Although the restriction created by Provisional Measure 449/2008 cannot be characterized as a true tax increase, it clearly results in a significant impact on the cash flow of certain taxpayers, including exporters. In extreme situations where margins are small, the restriction could put a taxpayer out of business. Taxpayers in those situations could challenge the restriction in court based on the argument that it violates the tax capacity principle established in Brazil’s Constitution.

The Lucro Presumido Method

Under the lucro presumido regime, taxpayers calculate income tax on a percentage of gross revenues for the entire 12 months of the year (although payments are made quarterly). At the end of the year, no adjustment is made even if actual profits exceed the presumed profit used to calculate the income tax. To be eligible for this method, taxpayers’ annual gross revenues in the preceding year cannot exceed BRL 48 million (approximately $20.4 million).

Final Remarks

There is no standard answer for determining which method is best. Taxpayers are advised to consult with their accountants and tax advisers and to hypothetically structure their payments under each regime to evaluate their opportunities for tax minimization in 2009.
The new restriction on the use of tax credits to pay corporate income tax and monthly CSL obligations under lucro real should also be considered.

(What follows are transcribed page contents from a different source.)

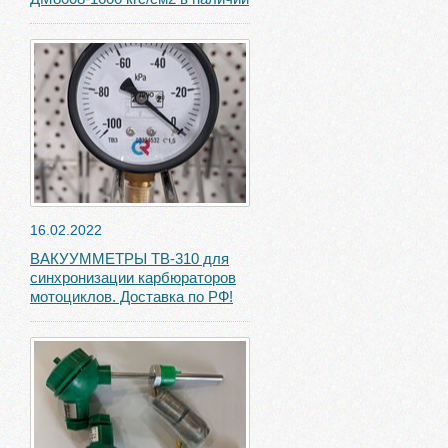
16.02.2022
ВАКУУММЕТРЫ ТВ-310 для
синхронизации карбюраторов
мотоциклов. Доставка по РФ!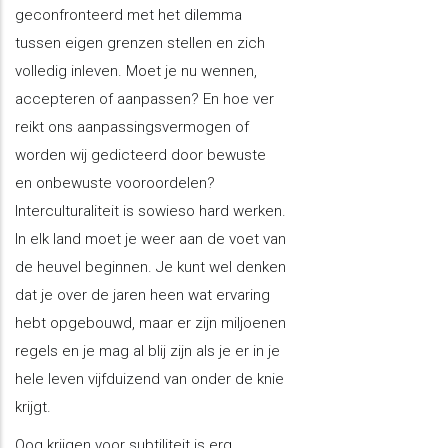
geconfronteerd met het dilemma
tussen eigen grenzen stellen en zich
volledig inleven. Moet je nu wennen,
accepteren of aanpassen? En hoe ver
reikt ons aanpassingsvermogen of
worden wij gedicteerd door bewuste
en onbewuste vooroordelen?
Interculturaliteit is sowieso hard werken.
In elk land moet je weer aan de voet van
de heuvel beginnen. Je kunt wel denken
dat je over de jaren heen wat ervaring
hebt opgebouwd, maar er zijn miljoenen
regels en je mag al blij zijn als je er in je
hele leven vijfduizend van onder de knie
krijgt.
Oog krijgen voor subtiliteit is erg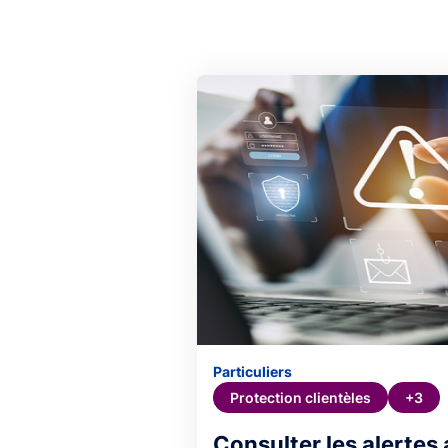
Particuliers
Protection clientèles
+3
Consulter les alertes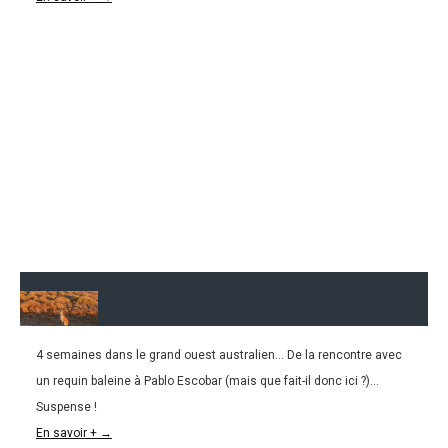
4 semaines dans le grand ouest australien... De la rencontre avec
17.05.2016
un requin baleine à Pablo Escobar (mais que fait-il donc ici ?)...
AUSTRALIE l Le grand Ouest !!!
Suspense !
En savoir + →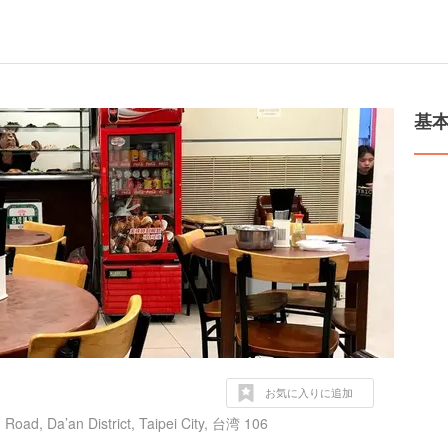
基
お気に入りに追加
 Road, Da’an District, Taipei City, 台湾 106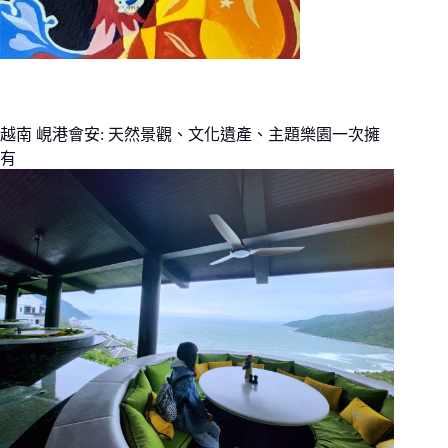
越南 峴港會安: 天然景觀、文化遺產、主題樂園一次擁
有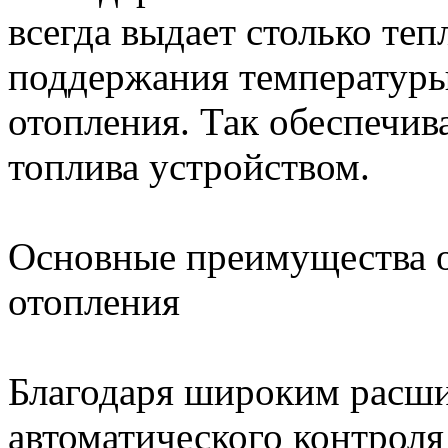
всегда выдает столько теп
поддержания температуры
отопления. Так обеспечи
топлива устройством.
Основные преимущества 
отопления
Благодаря широким расш
автоматического контрол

Significant adverse financial impact to the company might present an opportunity to challenge the restriction in court.
David Roberto R. Soares da Silva

FOOTNOTES

1 Exceptions apply to some sectors where the taxpayer’s business may be subject to a special P.I.S./COFINS regime such as tax substitution, a different rate system, etc. In some special circumstances, a company electing (or required by law to use) lucro real may benefit from the calculation of P.I.S./COFINS under the cumulative regime. Sectors and businesses with different P.I.S./COFINS regimes include financial institutions and equivalent companies, ethanol, telecommunications, news media, passenger transportation, telemarketing, civil construction, software, real estate, and others.
2 This was because of the credit of P.I.S., COFINS, and IPI on inputs, and the lack of such taxes on outputs (exports).